The bending-rotation spectrum of fulminic acid and deuterofulminic acid

Abstract

A quasilinear molecular model is needed to account for the infrared absorption spectrum of HCNO and DCNO in the spectral region from 100 cm −1 to 1000 cm −1. The observed systems of infrared bands arising from the ν 5 vibrational manifold have all been assigned. The rotational structure of the absorption bands at 225 cm −1, 275 cm −1, 315 cm −1, and 317 cm −1 for HCNO has been resolved using a Fourier spectrometer. The rotational constants and the band centers have been determined for the above bands, which represent the transitions (0000 01 1) c ←0000 00 0 (0000 02 2) c,d ←(0000 01 1) c,d both components (0000 03 3) c,d ←(0000 02 2) c,d 0000 02 0←(0000 01 1) c . By means of the Ritz combination principle the infrared transitions could be used to build up the vibrational energy level scheme of the ν 5 vibrational mode for HCNO and DCNO. The data are only reconcilable with a potential function for ν 5 which exhibits a low barrier opposing linearity.
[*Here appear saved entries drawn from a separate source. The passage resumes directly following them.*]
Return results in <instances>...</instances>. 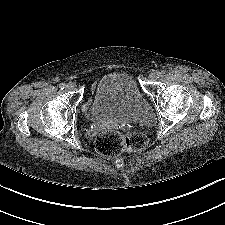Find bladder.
I'll return each instance as SVG.
<instances>
[{"label": "bladder", "instance_id": "obj_1", "mask_svg": "<svg viewBox=\"0 0 225 225\" xmlns=\"http://www.w3.org/2000/svg\"><path fill=\"white\" fill-rule=\"evenodd\" d=\"M90 119L97 123L117 120L151 124L154 114L133 77L124 72H114L97 81L91 101Z\"/></svg>", "mask_w": 225, "mask_h": 225}]
</instances>
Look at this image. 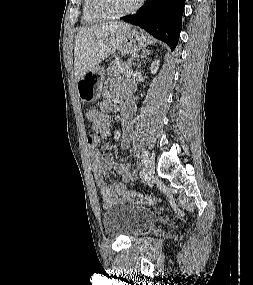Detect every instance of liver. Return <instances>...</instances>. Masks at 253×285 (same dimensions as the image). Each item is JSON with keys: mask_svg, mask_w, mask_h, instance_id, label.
Returning a JSON list of instances; mask_svg holds the SVG:
<instances>
[{"mask_svg": "<svg viewBox=\"0 0 253 285\" xmlns=\"http://www.w3.org/2000/svg\"><path fill=\"white\" fill-rule=\"evenodd\" d=\"M132 25L117 22L93 25L78 32L74 47L75 81L118 50Z\"/></svg>", "mask_w": 253, "mask_h": 285, "instance_id": "1", "label": "liver"}]
</instances>
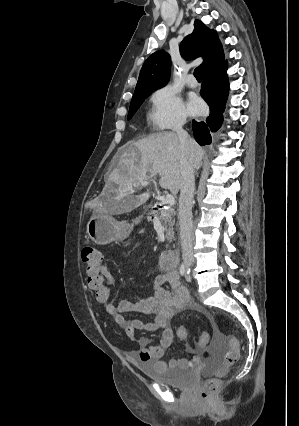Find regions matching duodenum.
I'll use <instances>...</instances> for the list:
<instances>
[{
	"instance_id": "duodenum-1",
	"label": "duodenum",
	"mask_w": 299,
	"mask_h": 426,
	"mask_svg": "<svg viewBox=\"0 0 299 426\" xmlns=\"http://www.w3.org/2000/svg\"><path fill=\"white\" fill-rule=\"evenodd\" d=\"M178 254L175 250H167L160 256V265L162 267H171L177 265Z\"/></svg>"
}]
</instances>
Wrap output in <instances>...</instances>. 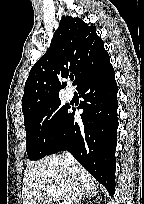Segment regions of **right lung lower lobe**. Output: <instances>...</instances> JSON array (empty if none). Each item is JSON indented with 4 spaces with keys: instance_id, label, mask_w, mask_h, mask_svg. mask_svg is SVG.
I'll return each mask as SVG.
<instances>
[{
    "instance_id": "obj_1",
    "label": "right lung lower lobe",
    "mask_w": 144,
    "mask_h": 204,
    "mask_svg": "<svg viewBox=\"0 0 144 204\" xmlns=\"http://www.w3.org/2000/svg\"><path fill=\"white\" fill-rule=\"evenodd\" d=\"M84 99L79 108L83 124L69 114L48 155L69 151L113 196L117 144V84L110 59L88 74L77 87Z\"/></svg>"
}]
</instances>
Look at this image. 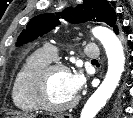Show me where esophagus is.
Segmentation results:
<instances>
[{
  "label": "esophagus",
  "mask_w": 133,
  "mask_h": 118,
  "mask_svg": "<svg viewBox=\"0 0 133 118\" xmlns=\"http://www.w3.org/2000/svg\"><path fill=\"white\" fill-rule=\"evenodd\" d=\"M62 118H72V116L70 114H64Z\"/></svg>",
  "instance_id": "esophagus-1"
}]
</instances>
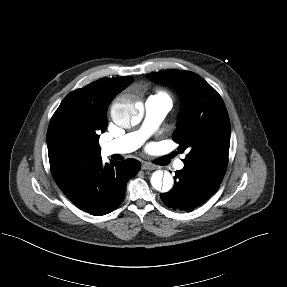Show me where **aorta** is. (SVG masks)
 <instances>
[{"label": "aorta", "instance_id": "obj_1", "mask_svg": "<svg viewBox=\"0 0 287 287\" xmlns=\"http://www.w3.org/2000/svg\"><path fill=\"white\" fill-rule=\"evenodd\" d=\"M142 107L136 96L128 95L121 98L111 107V118L121 127L136 125L141 120ZM152 187L157 191L168 192L173 187V177L169 172L155 171L150 179Z\"/></svg>", "mask_w": 287, "mask_h": 287}]
</instances>
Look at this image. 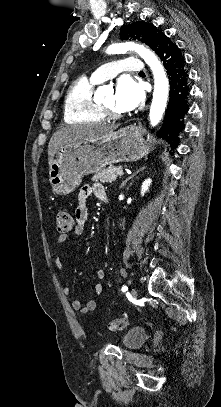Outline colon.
Segmentation results:
<instances>
[{
    "instance_id": "1",
    "label": "colon",
    "mask_w": 221,
    "mask_h": 407,
    "mask_svg": "<svg viewBox=\"0 0 221 407\" xmlns=\"http://www.w3.org/2000/svg\"><path fill=\"white\" fill-rule=\"evenodd\" d=\"M73 227V219L68 212L60 211L56 217V230L61 234L68 233ZM128 321L126 316L118 317L107 324V330L114 332L126 327Z\"/></svg>"
}]
</instances>
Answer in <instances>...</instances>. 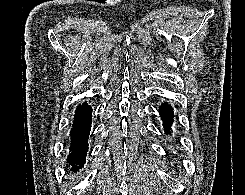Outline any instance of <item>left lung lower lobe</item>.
<instances>
[{"label": "left lung lower lobe", "mask_w": 245, "mask_h": 195, "mask_svg": "<svg viewBox=\"0 0 245 195\" xmlns=\"http://www.w3.org/2000/svg\"><path fill=\"white\" fill-rule=\"evenodd\" d=\"M159 113L161 115V118L163 120V126L167 133L168 131H170L168 126L172 123V118H173L172 108L168 106L166 103H164L160 106Z\"/></svg>", "instance_id": "obj_1"}]
</instances>
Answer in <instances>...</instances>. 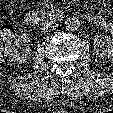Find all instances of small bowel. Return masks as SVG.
<instances>
[{"mask_svg": "<svg viewBox=\"0 0 113 113\" xmlns=\"http://www.w3.org/2000/svg\"><path fill=\"white\" fill-rule=\"evenodd\" d=\"M89 19L99 28L111 33L113 35V18L102 14H94Z\"/></svg>", "mask_w": 113, "mask_h": 113, "instance_id": "obj_1", "label": "small bowel"}]
</instances>
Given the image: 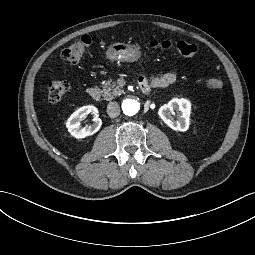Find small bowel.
Listing matches in <instances>:
<instances>
[{
	"label": "small bowel",
	"mask_w": 255,
	"mask_h": 255,
	"mask_svg": "<svg viewBox=\"0 0 255 255\" xmlns=\"http://www.w3.org/2000/svg\"><path fill=\"white\" fill-rule=\"evenodd\" d=\"M177 73L175 70H171L160 77L154 78L153 83L157 87H167L175 82Z\"/></svg>",
	"instance_id": "1"
}]
</instances>
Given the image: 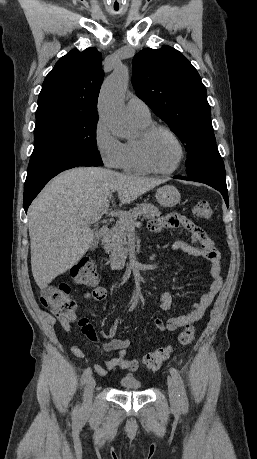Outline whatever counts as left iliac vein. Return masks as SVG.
Segmentation results:
<instances>
[{
	"instance_id": "1",
	"label": "left iliac vein",
	"mask_w": 257,
	"mask_h": 459,
	"mask_svg": "<svg viewBox=\"0 0 257 459\" xmlns=\"http://www.w3.org/2000/svg\"><path fill=\"white\" fill-rule=\"evenodd\" d=\"M167 385H168V394H169L170 404L174 409H179L180 408L179 393H178L177 385L172 377H168Z\"/></svg>"
}]
</instances>
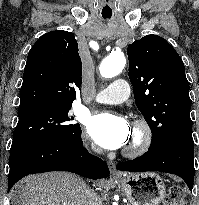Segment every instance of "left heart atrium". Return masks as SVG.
<instances>
[{
    "label": "left heart atrium",
    "mask_w": 199,
    "mask_h": 205,
    "mask_svg": "<svg viewBox=\"0 0 199 205\" xmlns=\"http://www.w3.org/2000/svg\"><path fill=\"white\" fill-rule=\"evenodd\" d=\"M90 137L101 147L117 149L130 139L132 128L122 116L99 114L93 116L87 126Z\"/></svg>",
    "instance_id": "obj_1"
}]
</instances>
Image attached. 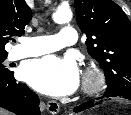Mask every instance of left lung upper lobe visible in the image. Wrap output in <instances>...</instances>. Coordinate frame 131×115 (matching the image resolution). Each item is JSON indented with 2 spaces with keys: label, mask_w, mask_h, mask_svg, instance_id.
<instances>
[{
  "label": "left lung upper lobe",
  "mask_w": 131,
  "mask_h": 115,
  "mask_svg": "<svg viewBox=\"0 0 131 115\" xmlns=\"http://www.w3.org/2000/svg\"><path fill=\"white\" fill-rule=\"evenodd\" d=\"M88 53L103 68L107 95H131V21L112 0H75Z\"/></svg>",
  "instance_id": "5c2ea615"
}]
</instances>
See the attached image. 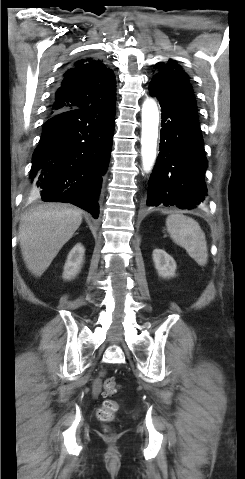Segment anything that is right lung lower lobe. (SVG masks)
I'll list each match as a JSON object with an SVG mask.
<instances>
[{
    "instance_id": "right-lung-lower-lobe-1",
    "label": "right lung lower lobe",
    "mask_w": 245,
    "mask_h": 479,
    "mask_svg": "<svg viewBox=\"0 0 245 479\" xmlns=\"http://www.w3.org/2000/svg\"><path fill=\"white\" fill-rule=\"evenodd\" d=\"M115 105L50 115L34 151L28 194L99 214L114 130Z\"/></svg>"
}]
</instances>
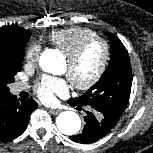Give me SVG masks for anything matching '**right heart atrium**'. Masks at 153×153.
<instances>
[{
  "label": "right heart atrium",
  "mask_w": 153,
  "mask_h": 153,
  "mask_svg": "<svg viewBox=\"0 0 153 153\" xmlns=\"http://www.w3.org/2000/svg\"><path fill=\"white\" fill-rule=\"evenodd\" d=\"M40 54V46L38 43H31L25 53V60L28 64H34L37 62Z\"/></svg>",
  "instance_id": "obj_1"
}]
</instances>
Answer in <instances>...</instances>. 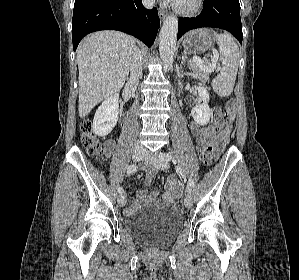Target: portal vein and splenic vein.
I'll use <instances>...</instances> for the list:
<instances>
[{
  "mask_svg": "<svg viewBox=\"0 0 299 280\" xmlns=\"http://www.w3.org/2000/svg\"><path fill=\"white\" fill-rule=\"evenodd\" d=\"M192 62L198 65L200 69L208 73L213 72L217 67L216 63L206 66L199 57H194Z\"/></svg>",
  "mask_w": 299,
  "mask_h": 280,
  "instance_id": "18ae733b",
  "label": "portal vein and splenic vein"
}]
</instances>
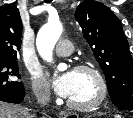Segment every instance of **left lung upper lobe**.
<instances>
[{"label": "left lung upper lobe", "mask_w": 133, "mask_h": 118, "mask_svg": "<svg viewBox=\"0 0 133 118\" xmlns=\"http://www.w3.org/2000/svg\"><path fill=\"white\" fill-rule=\"evenodd\" d=\"M75 18L105 75L112 102L119 109L133 110V60L120 20L94 0L80 3Z\"/></svg>", "instance_id": "left-lung-upper-lobe-1"}]
</instances>
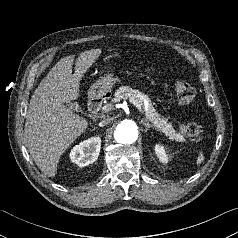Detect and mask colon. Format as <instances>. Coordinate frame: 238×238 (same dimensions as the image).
Instances as JSON below:
<instances>
[{
	"mask_svg": "<svg viewBox=\"0 0 238 238\" xmlns=\"http://www.w3.org/2000/svg\"><path fill=\"white\" fill-rule=\"evenodd\" d=\"M175 95L181 105H187L195 99L196 91L191 85L180 81L175 84ZM180 130L191 140L200 141L203 137V128L197 123L181 122Z\"/></svg>",
	"mask_w": 238,
	"mask_h": 238,
	"instance_id": "5ec220e1",
	"label": "colon"
}]
</instances>
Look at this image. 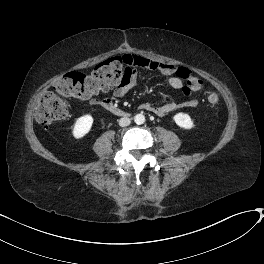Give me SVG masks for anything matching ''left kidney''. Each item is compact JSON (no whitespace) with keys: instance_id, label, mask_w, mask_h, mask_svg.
Instances as JSON below:
<instances>
[{"instance_id":"5707ae66","label":"left kidney","mask_w":264,"mask_h":264,"mask_svg":"<svg viewBox=\"0 0 264 264\" xmlns=\"http://www.w3.org/2000/svg\"><path fill=\"white\" fill-rule=\"evenodd\" d=\"M173 120L175 123L183 129H192L194 126L193 120L187 113H177L174 115Z\"/></svg>"}]
</instances>
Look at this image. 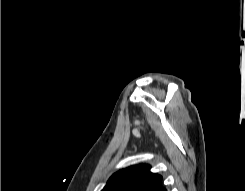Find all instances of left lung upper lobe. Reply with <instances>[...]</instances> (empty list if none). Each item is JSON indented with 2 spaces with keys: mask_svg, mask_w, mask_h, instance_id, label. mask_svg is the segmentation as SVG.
<instances>
[{
  "mask_svg": "<svg viewBox=\"0 0 245 191\" xmlns=\"http://www.w3.org/2000/svg\"><path fill=\"white\" fill-rule=\"evenodd\" d=\"M148 164H137L114 173L102 191H161L163 178L150 171Z\"/></svg>",
  "mask_w": 245,
  "mask_h": 191,
  "instance_id": "obj_1",
  "label": "left lung upper lobe"
}]
</instances>
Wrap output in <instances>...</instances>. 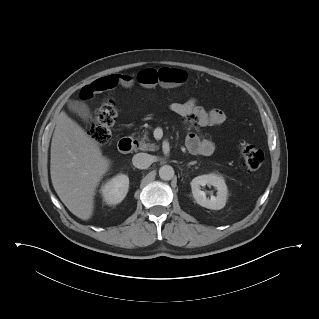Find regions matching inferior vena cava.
I'll return each instance as SVG.
<instances>
[{
    "instance_id": "inferior-vena-cava-1",
    "label": "inferior vena cava",
    "mask_w": 319,
    "mask_h": 319,
    "mask_svg": "<svg viewBox=\"0 0 319 319\" xmlns=\"http://www.w3.org/2000/svg\"><path fill=\"white\" fill-rule=\"evenodd\" d=\"M132 163L138 169H146L151 165L150 155L147 153H137L133 156Z\"/></svg>"
}]
</instances>
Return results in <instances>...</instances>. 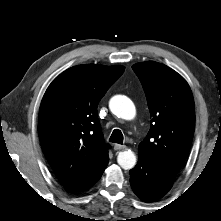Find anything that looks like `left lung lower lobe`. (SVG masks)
Returning <instances> with one entry per match:
<instances>
[{"mask_svg":"<svg viewBox=\"0 0 221 221\" xmlns=\"http://www.w3.org/2000/svg\"><path fill=\"white\" fill-rule=\"evenodd\" d=\"M176 175V172L139 155L137 165L130 170V184L139 198L155 201L171 189Z\"/></svg>","mask_w":221,"mask_h":221,"instance_id":"obj_1","label":"left lung lower lobe"}]
</instances>
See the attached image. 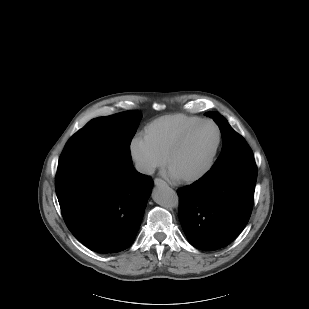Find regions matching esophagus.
Listing matches in <instances>:
<instances>
[{
  "instance_id": "obj_1",
  "label": "esophagus",
  "mask_w": 309,
  "mask_h": 309,
  "mask_svg": "<svg viewBox=\"0 0 309 309\" xmlns=\"http://www.w3.org/2000/svg\"><path fill=\"white\" fill-rule=\"evenodd\" d=\"M154 184L156 186H166L167 185V183L164 180L160 179V178H155L154 179Z\"/></svg>"
}]
</instances>
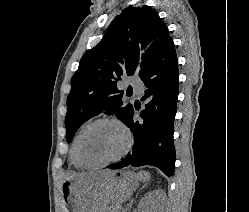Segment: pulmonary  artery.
Returning <instances> with one entry per match:
<instances>
[{
  "label": "pulmonary artery",
  "mask_w": 249,
  "mask_h": 212,
  "mask_svg": "<svg viewBox=\"0 0 249 212\" xmlns=\"http://www.w3.org/2000/svg\"><path fill=\"white\" fill-rule=\"evenodd\" d=\"M132 87L134 89V92L137 94V95H141L144 91V86L142 84H132Z\"/></svg>",
  "instance_id": "pulmonary-artery-1"
}]
</instances>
Preliminary values of the potential parameters were obtained using different approximate theoretical approaches. A reinterpretation of the r 8 structure parameters of fulminic acid in the light of the quasilinear model leads to an explanation of the extraordinarily short CH internuclear distance of 1.027 Å as the projection of a CH bond length of 1.060(5) Å upon the heavy-atom axis. The isotopic shift upon deuteration observed in the infrared data indicate that the ν 5 fundamental vibration is primarily an HCN bending motion. The ν 4 fundamental vibration (skeletal bending motion) of HCNO is located at 537 cm −1 and does not exhibit any hot band structure which would be indicative of a perturbed potential function.